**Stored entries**
************
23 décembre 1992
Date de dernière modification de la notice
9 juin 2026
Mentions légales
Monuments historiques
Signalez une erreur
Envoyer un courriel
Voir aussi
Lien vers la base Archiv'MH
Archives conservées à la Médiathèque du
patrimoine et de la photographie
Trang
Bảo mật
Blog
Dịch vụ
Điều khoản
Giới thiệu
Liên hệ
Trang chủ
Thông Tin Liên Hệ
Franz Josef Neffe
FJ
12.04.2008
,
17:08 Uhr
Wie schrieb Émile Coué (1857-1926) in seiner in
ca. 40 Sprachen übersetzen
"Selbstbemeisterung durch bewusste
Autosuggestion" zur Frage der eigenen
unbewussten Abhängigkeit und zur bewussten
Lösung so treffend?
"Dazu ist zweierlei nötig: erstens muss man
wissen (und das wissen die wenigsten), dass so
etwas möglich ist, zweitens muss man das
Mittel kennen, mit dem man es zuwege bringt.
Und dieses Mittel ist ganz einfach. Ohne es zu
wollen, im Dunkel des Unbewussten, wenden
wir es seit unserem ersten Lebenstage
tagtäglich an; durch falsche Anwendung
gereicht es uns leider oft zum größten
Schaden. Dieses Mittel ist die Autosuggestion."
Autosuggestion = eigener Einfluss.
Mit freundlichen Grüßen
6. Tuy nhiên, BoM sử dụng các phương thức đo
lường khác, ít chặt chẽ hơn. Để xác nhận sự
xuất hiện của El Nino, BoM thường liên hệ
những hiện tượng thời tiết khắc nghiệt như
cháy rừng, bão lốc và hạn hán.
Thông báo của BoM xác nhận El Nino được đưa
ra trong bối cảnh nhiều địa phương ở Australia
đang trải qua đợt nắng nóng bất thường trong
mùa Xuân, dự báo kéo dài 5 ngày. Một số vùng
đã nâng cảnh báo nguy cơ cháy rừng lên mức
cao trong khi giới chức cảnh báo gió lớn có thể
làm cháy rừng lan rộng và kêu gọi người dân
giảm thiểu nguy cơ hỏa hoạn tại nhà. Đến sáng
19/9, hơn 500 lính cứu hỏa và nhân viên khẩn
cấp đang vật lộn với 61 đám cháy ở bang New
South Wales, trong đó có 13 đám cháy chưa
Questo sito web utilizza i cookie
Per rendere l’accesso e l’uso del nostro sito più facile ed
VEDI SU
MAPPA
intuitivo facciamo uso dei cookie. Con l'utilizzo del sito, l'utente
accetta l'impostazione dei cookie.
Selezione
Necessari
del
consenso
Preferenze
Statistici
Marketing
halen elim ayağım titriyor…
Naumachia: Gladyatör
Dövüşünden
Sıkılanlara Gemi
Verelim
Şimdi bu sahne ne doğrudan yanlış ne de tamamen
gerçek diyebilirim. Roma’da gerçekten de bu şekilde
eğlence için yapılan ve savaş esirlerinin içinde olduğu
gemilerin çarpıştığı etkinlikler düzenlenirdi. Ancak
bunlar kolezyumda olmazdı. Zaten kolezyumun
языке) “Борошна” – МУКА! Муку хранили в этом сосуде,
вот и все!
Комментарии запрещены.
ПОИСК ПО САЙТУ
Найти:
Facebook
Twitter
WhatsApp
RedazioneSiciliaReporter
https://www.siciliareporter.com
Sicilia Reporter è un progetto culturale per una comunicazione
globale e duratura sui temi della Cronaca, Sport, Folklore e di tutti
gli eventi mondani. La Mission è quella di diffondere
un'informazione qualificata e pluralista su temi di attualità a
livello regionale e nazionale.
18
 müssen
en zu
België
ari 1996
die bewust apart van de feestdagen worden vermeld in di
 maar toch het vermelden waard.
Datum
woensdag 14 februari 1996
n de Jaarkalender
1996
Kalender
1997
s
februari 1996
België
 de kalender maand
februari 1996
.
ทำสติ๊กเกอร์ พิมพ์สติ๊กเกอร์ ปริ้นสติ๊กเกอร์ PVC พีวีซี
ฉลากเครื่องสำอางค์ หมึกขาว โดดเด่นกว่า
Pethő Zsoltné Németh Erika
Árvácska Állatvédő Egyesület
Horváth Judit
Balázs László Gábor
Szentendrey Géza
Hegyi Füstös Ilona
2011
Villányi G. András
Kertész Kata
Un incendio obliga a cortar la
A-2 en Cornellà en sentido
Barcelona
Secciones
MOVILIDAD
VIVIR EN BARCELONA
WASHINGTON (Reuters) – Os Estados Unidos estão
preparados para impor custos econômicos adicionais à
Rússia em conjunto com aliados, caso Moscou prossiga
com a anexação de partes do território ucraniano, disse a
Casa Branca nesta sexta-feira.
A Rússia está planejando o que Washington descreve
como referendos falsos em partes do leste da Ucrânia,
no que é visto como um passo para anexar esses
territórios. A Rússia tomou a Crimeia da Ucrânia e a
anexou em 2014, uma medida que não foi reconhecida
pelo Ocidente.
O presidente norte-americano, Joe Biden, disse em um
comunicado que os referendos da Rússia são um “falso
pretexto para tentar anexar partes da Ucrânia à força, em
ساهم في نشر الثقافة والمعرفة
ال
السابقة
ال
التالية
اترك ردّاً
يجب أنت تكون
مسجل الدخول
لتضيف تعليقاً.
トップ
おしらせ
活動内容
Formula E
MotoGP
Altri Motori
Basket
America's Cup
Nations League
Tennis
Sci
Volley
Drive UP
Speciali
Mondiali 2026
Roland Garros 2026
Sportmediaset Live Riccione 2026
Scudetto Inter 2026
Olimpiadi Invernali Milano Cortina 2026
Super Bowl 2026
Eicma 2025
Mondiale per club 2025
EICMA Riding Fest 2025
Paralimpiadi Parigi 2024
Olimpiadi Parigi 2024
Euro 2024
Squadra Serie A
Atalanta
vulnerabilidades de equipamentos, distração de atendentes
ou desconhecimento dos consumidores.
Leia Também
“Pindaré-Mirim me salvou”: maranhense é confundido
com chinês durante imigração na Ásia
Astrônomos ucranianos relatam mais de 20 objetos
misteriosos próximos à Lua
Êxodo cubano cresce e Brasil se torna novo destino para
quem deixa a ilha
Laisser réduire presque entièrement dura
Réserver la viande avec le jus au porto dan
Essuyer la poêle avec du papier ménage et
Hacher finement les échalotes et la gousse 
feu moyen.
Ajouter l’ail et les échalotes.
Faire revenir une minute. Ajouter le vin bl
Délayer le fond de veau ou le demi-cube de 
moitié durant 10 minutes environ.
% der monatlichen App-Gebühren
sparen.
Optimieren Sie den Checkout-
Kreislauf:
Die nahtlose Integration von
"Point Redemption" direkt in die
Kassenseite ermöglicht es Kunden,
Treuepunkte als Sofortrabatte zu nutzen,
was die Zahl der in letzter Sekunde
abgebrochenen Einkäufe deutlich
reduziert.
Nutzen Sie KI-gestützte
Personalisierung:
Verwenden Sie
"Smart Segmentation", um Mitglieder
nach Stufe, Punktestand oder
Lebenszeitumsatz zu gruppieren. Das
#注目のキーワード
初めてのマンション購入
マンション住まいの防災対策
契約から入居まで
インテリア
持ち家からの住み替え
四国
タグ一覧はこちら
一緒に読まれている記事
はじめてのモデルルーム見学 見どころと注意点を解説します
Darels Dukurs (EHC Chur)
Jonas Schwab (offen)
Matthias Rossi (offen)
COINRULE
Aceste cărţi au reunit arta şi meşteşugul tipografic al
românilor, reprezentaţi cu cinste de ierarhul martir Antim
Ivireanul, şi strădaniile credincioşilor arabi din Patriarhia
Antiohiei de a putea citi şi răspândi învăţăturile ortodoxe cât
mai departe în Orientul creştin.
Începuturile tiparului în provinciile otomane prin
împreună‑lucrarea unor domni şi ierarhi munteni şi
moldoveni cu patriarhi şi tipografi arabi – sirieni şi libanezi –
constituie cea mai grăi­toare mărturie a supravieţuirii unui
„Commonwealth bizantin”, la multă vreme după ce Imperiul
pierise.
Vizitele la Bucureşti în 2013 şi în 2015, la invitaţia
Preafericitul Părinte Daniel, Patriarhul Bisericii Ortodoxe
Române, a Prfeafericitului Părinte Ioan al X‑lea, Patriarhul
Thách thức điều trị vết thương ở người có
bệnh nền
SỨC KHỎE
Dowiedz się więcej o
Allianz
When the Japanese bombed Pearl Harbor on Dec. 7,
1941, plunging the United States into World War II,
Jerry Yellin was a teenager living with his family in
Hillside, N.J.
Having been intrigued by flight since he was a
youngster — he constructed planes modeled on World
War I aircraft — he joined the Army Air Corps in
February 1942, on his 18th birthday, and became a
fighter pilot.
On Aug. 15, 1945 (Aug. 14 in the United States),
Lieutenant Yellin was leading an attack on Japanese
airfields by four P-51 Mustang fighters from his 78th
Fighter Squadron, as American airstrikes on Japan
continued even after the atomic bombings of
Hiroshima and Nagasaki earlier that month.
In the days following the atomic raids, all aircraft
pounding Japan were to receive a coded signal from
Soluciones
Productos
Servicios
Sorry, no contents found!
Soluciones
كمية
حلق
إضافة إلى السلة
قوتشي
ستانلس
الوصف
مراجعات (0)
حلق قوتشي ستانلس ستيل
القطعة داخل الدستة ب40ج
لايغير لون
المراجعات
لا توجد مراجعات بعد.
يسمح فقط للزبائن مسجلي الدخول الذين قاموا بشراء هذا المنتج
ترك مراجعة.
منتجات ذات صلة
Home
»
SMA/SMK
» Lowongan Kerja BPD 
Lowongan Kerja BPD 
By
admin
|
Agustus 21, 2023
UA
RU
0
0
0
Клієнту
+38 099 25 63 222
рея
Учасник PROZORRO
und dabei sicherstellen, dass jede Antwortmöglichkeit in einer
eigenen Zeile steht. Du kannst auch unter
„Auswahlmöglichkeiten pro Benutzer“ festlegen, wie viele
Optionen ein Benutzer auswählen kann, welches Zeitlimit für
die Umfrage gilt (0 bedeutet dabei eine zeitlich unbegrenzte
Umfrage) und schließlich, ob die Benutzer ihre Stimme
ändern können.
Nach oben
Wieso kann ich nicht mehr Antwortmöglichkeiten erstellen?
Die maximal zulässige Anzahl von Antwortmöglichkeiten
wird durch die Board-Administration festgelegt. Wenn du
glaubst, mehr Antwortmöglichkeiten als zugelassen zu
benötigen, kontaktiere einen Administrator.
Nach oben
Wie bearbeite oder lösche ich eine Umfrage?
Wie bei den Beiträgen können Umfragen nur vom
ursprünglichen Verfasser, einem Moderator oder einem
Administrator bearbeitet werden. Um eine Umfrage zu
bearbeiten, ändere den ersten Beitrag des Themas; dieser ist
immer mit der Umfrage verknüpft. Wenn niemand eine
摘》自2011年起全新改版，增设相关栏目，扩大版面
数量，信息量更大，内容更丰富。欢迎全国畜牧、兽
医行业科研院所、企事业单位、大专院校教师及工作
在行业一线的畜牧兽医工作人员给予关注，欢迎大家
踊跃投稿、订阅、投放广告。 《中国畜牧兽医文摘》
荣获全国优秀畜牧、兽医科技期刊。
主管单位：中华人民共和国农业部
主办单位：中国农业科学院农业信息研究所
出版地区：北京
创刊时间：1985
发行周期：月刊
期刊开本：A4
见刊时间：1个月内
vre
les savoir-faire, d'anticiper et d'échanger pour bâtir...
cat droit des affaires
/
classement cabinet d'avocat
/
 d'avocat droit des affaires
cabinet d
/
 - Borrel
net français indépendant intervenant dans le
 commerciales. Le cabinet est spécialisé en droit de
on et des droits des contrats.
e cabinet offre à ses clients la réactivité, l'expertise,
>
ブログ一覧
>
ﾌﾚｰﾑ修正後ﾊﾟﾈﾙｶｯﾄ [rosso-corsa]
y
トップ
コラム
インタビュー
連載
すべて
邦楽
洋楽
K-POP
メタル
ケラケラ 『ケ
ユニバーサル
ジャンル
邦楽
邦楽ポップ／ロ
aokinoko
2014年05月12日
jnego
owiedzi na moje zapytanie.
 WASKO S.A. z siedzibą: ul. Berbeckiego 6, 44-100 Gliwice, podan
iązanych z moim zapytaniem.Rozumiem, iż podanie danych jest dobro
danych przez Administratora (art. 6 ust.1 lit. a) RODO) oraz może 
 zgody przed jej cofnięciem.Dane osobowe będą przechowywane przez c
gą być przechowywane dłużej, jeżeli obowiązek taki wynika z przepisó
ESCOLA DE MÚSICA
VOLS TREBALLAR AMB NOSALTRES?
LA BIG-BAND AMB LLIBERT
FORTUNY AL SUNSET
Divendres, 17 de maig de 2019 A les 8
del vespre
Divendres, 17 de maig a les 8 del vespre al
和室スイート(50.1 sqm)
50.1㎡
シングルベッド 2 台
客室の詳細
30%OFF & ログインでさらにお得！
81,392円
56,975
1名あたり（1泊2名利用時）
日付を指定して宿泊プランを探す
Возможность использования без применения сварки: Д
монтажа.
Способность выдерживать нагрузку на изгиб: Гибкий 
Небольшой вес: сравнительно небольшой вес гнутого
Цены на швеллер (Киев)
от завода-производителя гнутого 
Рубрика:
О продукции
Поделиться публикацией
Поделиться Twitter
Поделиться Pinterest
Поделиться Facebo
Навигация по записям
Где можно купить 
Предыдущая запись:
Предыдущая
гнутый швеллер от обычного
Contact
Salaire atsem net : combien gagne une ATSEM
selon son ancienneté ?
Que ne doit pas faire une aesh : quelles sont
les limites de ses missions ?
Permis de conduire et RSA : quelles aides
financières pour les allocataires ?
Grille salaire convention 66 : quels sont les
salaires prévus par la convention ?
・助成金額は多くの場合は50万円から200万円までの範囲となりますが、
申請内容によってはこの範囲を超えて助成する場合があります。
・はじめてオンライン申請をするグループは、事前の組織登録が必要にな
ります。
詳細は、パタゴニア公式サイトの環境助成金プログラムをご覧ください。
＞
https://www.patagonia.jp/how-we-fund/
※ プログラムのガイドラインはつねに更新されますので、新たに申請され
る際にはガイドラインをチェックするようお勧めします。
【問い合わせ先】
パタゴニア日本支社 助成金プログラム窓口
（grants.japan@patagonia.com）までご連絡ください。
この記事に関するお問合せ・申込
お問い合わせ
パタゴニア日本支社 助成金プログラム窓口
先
************
**What this task involves**
From the records above, transcribe without alteration every line from the one with "Signalez une erreur" to the one with "intuitivo facciamo uso", inclusive.

**Your response**
Signalez une erreur
Envoyer un courriel
Voir aussi
Lien vers la base Archiv'MH
Archives conservées à la Médiathèque du
patrimoine et de la photographie
Trang
Bảo mật
Blog
Dịch vụ
Điều khoản
Giới thiệu
Liên hệ
Trang chủ
Thông Tin Liên Hệ
Franz Josef Neffe
FJ
12.04.2008
,
17:08 Uhr
Wie schrieb Émile Coué (1857-1926) in seiner in
ca. 40 Sprachen übersetzen
"Selbstbemeisterung durch bewusste
Autosuggestion" zur Frage der eigenen
unbewussten Abhängigkeit und zur bewussten
Lösung so treffend?
"Dazu ist zweierlei nötig: erstens muss man
wissen (und das wissen die wenigsten), dass so
etwas möglich ist, zweitens muss man das
Mittel kennen, mit dem man es zuwege bringt.
Und dieses Mittel ist ganz einfach. Ohne es zu
wollen, im Dunkel des Unbewussten, wenden
wir es seit unserem ersten Lebenstage
tagtäglich an; durch falsche Anwendung
gereicht es uns leider oft zum größten
Schaden. Dieses Mittel ist die Autosuggestion."
Autosuggestion = eigener Einfluss.
Mit freundlichen Grüßen
6. Tuy nhiên, BoM sử dụng các phương thức đo
lường khác, ít chặt chẽ hơn. Để xác nhận sự
xuất hiện của El Nino, BoM thường liên hệ
những hiện tượng thời tiết khắc nghiệt như
cháy rừng, bão lốc và hạn hán.
Thông báo của BoM xác nhận El Nino được đưa
ra trong bối cảnh nhiều địa phương ở Australia
đang trải qua đợt nắng nóng bất thường trong
mùa Xuân, dự báo kéo dài 5 ngày. Một số vùng
đã nâng cảnh báo nguy cơ cháy rừng lên mức
cao trong khi giới chức cảnh báo gió lớn có thể
làm cháy rừng lan rộng và kêu gọi người dân
giảm thiểu nguy cơ hỏa hoạn tại nhà. Đến sáng
19/9, hơn 500 lính cứu hỏa và nhân viên khẩn
cấp đang vật lộn với 61 đám cháy ở bang New
South Wales, trong đó có 13 đám cháy chưa
Questo sito web utilizza i cookie
Per rendere l’accesso e l’uso del nostro sito più facile ed
VEDI SU
MAPPA
intuitivo facciamo uso dei cookie. Con l'utilizzo del sito, l'utente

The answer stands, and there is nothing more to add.